C’est ainsi, et pas que pour son néanmoins célèbre et superbe clocher les pieds dans l’eau, ses artistes et ses peintres sensibles, que Collioure est universellement connu : pour des tempos, pour ses saltimbanques, pour ses scènes du quotidien, pour son ciel aux couleurs éclatantes, pour ses paysages, pour ses figures… Collioure, c’est en quelque sorte le « miracle du Roussillon » !

Et HelloLisa fait partie de ce miracle, en renouant avec un certain passé qui enregistrait chaque année une certaine floraison de sociétés musicales dans le département. Les vraiment plus « anciens » se rappelleront (même s’ils ne sont plus là) du chef d’orchestre COYE qui créa à Perpignan, en 1825, la Société de musique instrumentale, après celle de Saint-Paul-de-Fenouillet (la première avec l’Harmonie Sainte-Cécile), puis suivirent : l’Echo de l’Agly (1840), les Orphéons d’Amélie-les-Bains et d’Arles-sur-Tech (1860) avec COLOMER, l’Orphéon de Rivesaltes (1864) et ses 76 exécutants dirigés par BUXO, violoniste et compositeur réputé, l’Union musicale (1885), l’Harmonie du Vallespir à Céret (1886), l’Orphéon de Perpignan (1890), Els Cantayres Catalans (1898) sous la baguette d’Adrien AMADE… Il faudrait ajouter à cet inventaire Latour-de-France (dirigé par ALAZET), Baixas (sous la baguette de BERNADAC), Prades (avec Edouard ARTUS)… Bien avant la téléréalité et le cinéma, le Roussillon avait produit, dès les années 1860, son grand festival de musique chorale.

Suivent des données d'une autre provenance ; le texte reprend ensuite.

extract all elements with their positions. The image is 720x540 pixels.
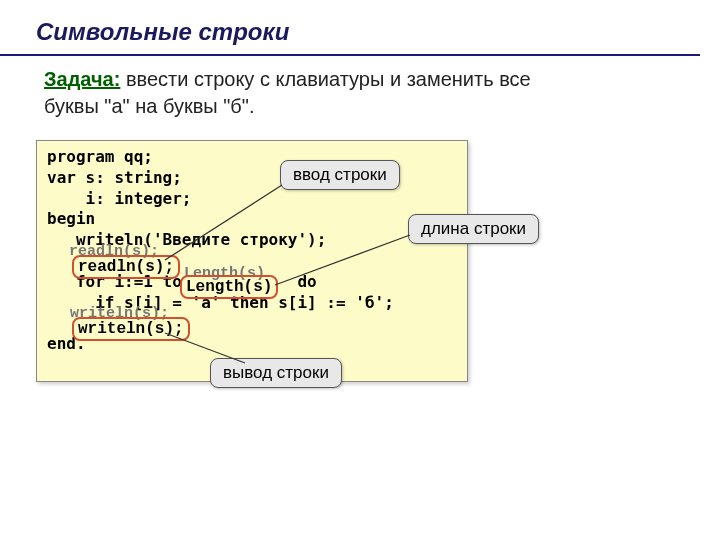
task-line2: буквы "а" на буквы "б". bbox=[44, 95, 254, 117]
task-label: Задача: bbox=[44, 68, 120, 90]
task-line1: ввести строку с клавиатуры и заменить вс… bbox=[120, 68, 530, 90]
connector-length bbox=[270, 230, 420, 290]
callout-input: ввод строки bbox=[280, 160, 400, 190]
task-text: Задача: ввести строку с клавиатуры и зам… bbox=[0, 56, 720, 120]
callout-length: длина строки bbox=[408, 214, 539, 244]
slide-title: Символьные строки bbox=[0, 0, 700, 56]
highlight-length: Length(s) bbox=[180, 275, 278, 299]
svg-line-2 bbox=[165, 333, 245, 363]
svg-line-0 bbox=[165, 185, 282, 260]
svg-line-1 bbox=[275, 235, 410, 285]
connector-output bbox=[160, 330, 270, 375]
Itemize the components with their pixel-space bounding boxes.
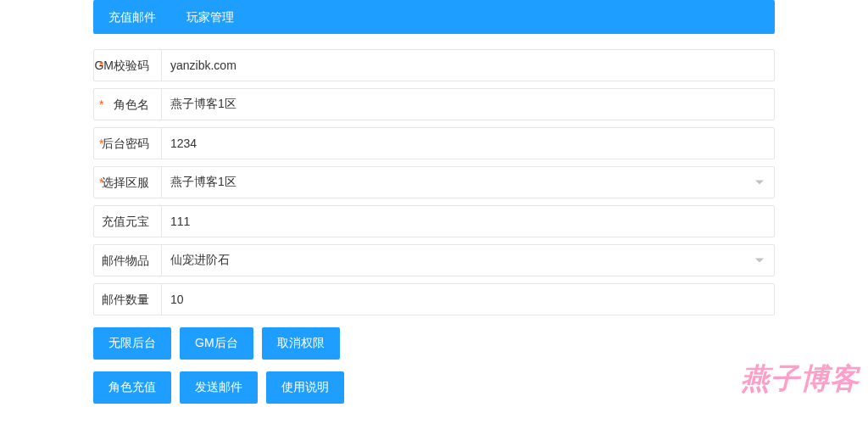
button-row-1: 无限后台 GM后台 取消权限: [93, 327, 775, 360]
server-select[interactable]: 燕子博客1区: [162, 167, 774, 198]
usage-info-button[interactable]: 使用说明: [266, 371, 344, 404]
mail-item-value: 仙宠进阶石: [170, 253, 230, 268]
gm-code-input[interactable]: [170, 59, 765, 72]
input-wrap-recharge-yuanbao: [162, 206, 774, 237]
role-recharge-button[interactable]: 角色充值: [93, 371, 171, 404]
role-name-input[interactable]: [170, 98, 765, 111]
label-mail-item: 邮件物品: [94, 245, 162, 276]
recharge-yuanbao-input[interactable]: [170, 215, 765, 228]
label-role-name: 角色名: [94, 89, 162, 120]
input-wrap-gm-code: [162, 50, 774, 81]
row-role-name: 角色名: [93, 88, 775, 120]
label-server-select: 选择区服: [94, 167, 162, 198]
send-mail-button[interactable]: 发送邮件: [180, 371, 258, 404]
admin-password-input[interactable]: [170, 137, 765, 150]
mail-quantity-input[interactable]: [170, 293, 765, 306]
tab-player-manage[interactable]: 玩家管理: [171, 0, 249, 34]
button-row-2: 角色充值 发送邮件 使用说明: [93, 371, 775, 404]
mail-item-select[interactable]: 仙宠进阶石: [162, 245, 774, 276]
row-mail-item: 邮件物品 仙宠进阶石: [93, 244, 775, 276]
label-mail-quantity: 邮件数量: [94, 284, 162, 315]
row-mail-quantity: 邮件数量: [93, 283, 775, 315]
label-recharge-yuanbao: 充值元宝: [94, 206, 162, 237]
label-gm-code: GM校验码: [94, 50, 162, 81]
row-recharge-yuanbao: 充值元宝: [93, 205, 775, 237]
label-admin-password: 后台密码: [94, 128, 162, 159]
input-wrap-admin-password: [162, 128, 774, 159]
gm-admin-button[interactable]: GM后台: [180, 327, 253, 360]
input-wrap-role-name: [162, 89, 774, 120]
chevron-down-icon: [755, 259, 764, 263]
tabs-bar: 充值邮件 玩家管理: [93, 0, 775, 34]
row-gm-code: GM校验码: [93, 49, 775, 81]
input-wrap-mail-quantity: [162, 284, 774, 315]
tab-recharge-mail[interactable]: 充值邮件: [93, 0, 171, 34]
row-admin-password: 后台密码: [93, 127, 775, 159]
form: GM校验码 角色名 后台密码 选择区服 燕子博客1区 充值元宝: [93, 49, 775, 404]
row-server-select: 选择区服 燕子博客1区: [93, 166, 775, 198]
unlimited-admin-button[interactable]: 无限后台: [93, 327, 171, 360]
cancel-permission-button[interactable]: 取消权限: [262, 327, 340, 360]
server-select-value: 燕子博客1区: [170, 175, 236, 190]
chevron-down-icon: [755, 181, 764, 185]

En ce temps-là, dans les années 1900, le développement musical dans le département des Pyrénées-Orientales, unique en France !, atteint les sommets. Tout le monde s’y met pour y courir de son refrain : la Fanfare des Patriotes, l’Estudiantina catalane, les Guitaristes de Perpignan, la Société Chorale Appollon, l’Harmonie Jeanne d’Arc (à Saint-Laurent de la Salanque), la fanfare Torrent du Bouloul’Orféo Canigo (dirigé par le maître Arthur MARCET) et l’Orféo Català (dirigé par Roger DEBESA)… Refermons cette belle parenthèse historique.

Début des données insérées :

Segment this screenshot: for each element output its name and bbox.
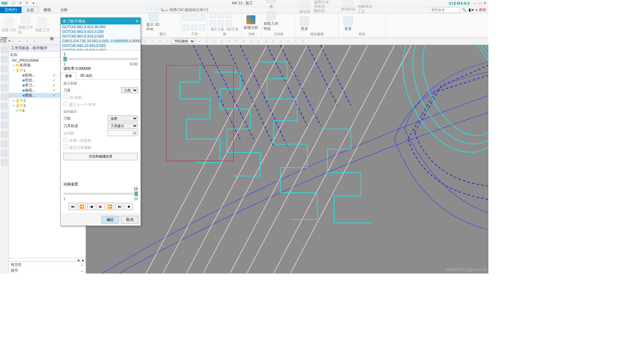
prev-button[interactable]: ⏪ <box>78 203 86 210</box>
tab-3ddynamic[interactable]: 3D 动态 <box>76 72 96 79</box>
quick-access[interactable]: ▢↺↻▾ <box>9 1 36 6</box>
dialog-tabs: 重播 3D 动态 <box>61 72 141 80</box>
tool-select[interactable]: 刀具 <box>121 87 138 93</box>
ok-button[interactable]: 确定 <box>102 216 119 224</box>
show-3dipw-button[interactable]: 显示 3D IPW <box>146 12 161 31</box>
tutorial-link[interactable]: ▸ 教程 <box>476 7 486 12</box>
tab-curve[interactable]: 曲线 <box>39 7 56 13</box>
selection-filter[interactable]: 特征曲线 <box>172 39 195 44</box>
res-icon[interactable] <box>1 122 7 128</box>
ribbon-group-gctool: 加工工具 - GC工具箱 <box>210 26 239 37</box>
res-icon[interactable] <box>1 131 7 137</box>
moveface-button[interactable]: 移动面 <box>297 0 312 14</box>
search-icon[interactable]: 🔍 <box>462 8 467 12</box>
ribbon-group-geom: 几何体 <box>264 31 293 37</box>
motion-count-input <box>108 130 138 136</box>
create-geom-button[interactable]: 创建几何体 <box>18 15 33 35</box>
nav-section-detail[interactable]: 细节⌄ <box>9 267 86 274</box>
rib-icon[interactable] <box>146 4 152 10</box>
chk-ipw <box>63 102 68 106</box>
last-button[interactable]: ⏭ <box>115 203 123 210</box>
chk-contact <box>63 144 68 149</box>
ribbon-group-insert: 刀片 <box>0 36 50 41</box>
tab-analyze[interactable]: 分析 <box>56 7 72 13</box>
res-icon[interactable] <box>1 56 7 62</box>
res-icon[interactable] <box>1 113 7 119</box>
create-tool-button[interactable]: 创建刀具 <box>1 17 16 33</box>
file-menu[interactable]: 文件(F) <box>0 7 21 13</box>
draft-analysis-button[interactable]: 拔模分析 <box>244 15 258 30</box>
nav-section-dependency[interactable]: 相关性⌄ <box>9 261 86 267</box>
create-ftproc-button[interactable]: 创建特征工艺 <box>358 0 372 14</box>
res-icon[interactable] <box>1 103 7 109</box>
chk-pause <box>63 137 68 142</box>
speed-label: 动画速度 <box>63 182 138 187</box>
playback-controls: ⏮ ⏪ ◀ ▶ ⏩ ⏭ ■ <box>63 203 138 210</box>
gear-icon: ⚙ <box>63 19 66 23</box>
nav-icon[interactable] <box>1 47 7 53</box>
first-button[interactable]: ⏮ <box>68 203 76 210</box>
res-icon[interactable] <box>1 141 7 147</box>
stop-button[interactable]: ■ <box>125 203 133 210</box>
more-sync-button[interactable]: 更多 <box>297 16 312 31</box>
dialog-title: 刀轨可视化 <box>67 19 86 24</box>
ribbon-group-analysis: 分析 <box>244 31 259 37</box>
frame-slider[interactable] <box>63 58 138 60</box>
next-button[interactable]: ⏩ <box>106 203 114 210</box>
res-icon[interactable] <box>1 160 7 166</box>
res-icon[interactable] <box>1 150 7 156</box>
create-op-button[interactable]: 创建工序 <box>35 17 50 33</box>
close-icon[interactable]: ✕ <box>136 19 139 23</box>
speed-slider[interactable] <box>63 193 138 195</box>
feedrate-label: 进给率 0.000000 <box>63 66 138 71</box>
res-icon[interactable] <box>1 75 7 81</box>
toolpath-visualize-dialog: ⚙ 刀轨可视化 ✕ GOTO/5.882,9.915,30.000GOTO/5.… <box>60 17 141 226</box>
trace-select[interactable]: 工具提示 <box>108 123 138 129</box>
tab-home[interactable]: 主页 <box>21 7 39 13</box>
res-icon[interactable] <box>1 94 7 100</box>
title-bar: NX ▢↺↻▾ NX 12 - 加工 SIEMENS —□✕ <box>0 0 488 7</box>
more-feature-button[interactable]: 更多 <box>341 16 356 31</box>
find-feature-button[interactable]: 查找特征 <box>341 0 356 12</box>
chk-2d <box>63 95 68 99</box>
ribbon-group-display: 显示 <box>146 31 179 37</box>
gouge-collision-button[interactable]: 过切和碰撞设置 <box>63 153 138 160</box>
window-controls[interactable]: —□✕ <box>473 1 487 5</box>
extract-geom-button[interactable]: 抽取几何特征 <box>264 11 278 31</box>
dialog-titlebar[interactable]: ⚙ 刀轨可视化 ✕ <box>61 18 141 24</box>
section-motion: 运动显示 <box>63 109 138 114</box>
goto-list[interactable]: GOTO/5.882,9.915,30.000GOTO/5.882,9.915,… <box>61 24 141 51</box>
command-search[interactable] <box>430 7 460 13</box>
window-title: NX 12 - 加工 <box>36 1 449 6</box>
back-button[interactable]: ◀ <box>87 203 95 210</box>
ribbon-group-feature: 特征 <box>341 31 383 37</box>
app-logo: NX <box>0 1 9 6</box>
frame-current: 1 <box>63 52 138 56</box>
graphics-viewport[interactable]: UG爱好者论坛@rqu1208 <box>86 45 488 274</box>
watermark: UG爱好者论坛@rqu1208 <box>445 267 486 272</box>
view-triad[interactable] <box>96 45 488 267</box>
tab-replay[interactable]: 重播 <box>61 72 76 80</box>
cancel-button[interactable]: 取消 <box>121 216 139 224</box>
ribbon-group-sync: 同步建模 <box>297 31 336 37</box>
resource-bar <box>0 45 9 274</box>
section-display: 显示选项 <box>63 81 138 86</box>
res-icon[interactable] <box>1 66 7 72</box>
ribbon-group-workpiece: 工件 <box>183 31 206 37</box>
res-icon[interactable] <box>1 84 7 90</box>
brand-label: SIEMENS <box>449 1 470 5</box>
point-button[interactable]: 点 <box>264 0 278 9</box>
help-dropdown[interactable]: ◧▾ <box>469 8 474 12</box>
path-select[interactable]: 全部 <box>108 115 138 121</box>
play-button[interactable]: ▶ <box>97 203 105 210</box>
menu-bar: 文件(F) 主页 曲线 分析 模块 燕秀CNC超级程式单2.5 🔍 ◧▾ ▸ 教… <box>0 7 488 13</box>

Avec HelloLisa, il est bon de rappeler que la vie artistique colliourencque ne se résume pas à des huiles (au sens propre comme au sens figuré), des aquarelles et des dessins. Et les portraits (locaux) ressemblants ne sont pas nés que d’études au fusain et à l’encre de Chine. Avec cette relève, qu’elle soit musicale (comme ici), picturale ou gastronomique, c’est le plus bel hommage qui ait été rendu en cette fin d’année à notre port, car c’est là une expression de la synthèse même de Collioure avec les attitudes d’un peuple maritime à l’esprit vif et au regard frétillant.

Collioure reste une fête !

 

Merci Les Templiers, merci HelloLisa. Merci les Colliourencs.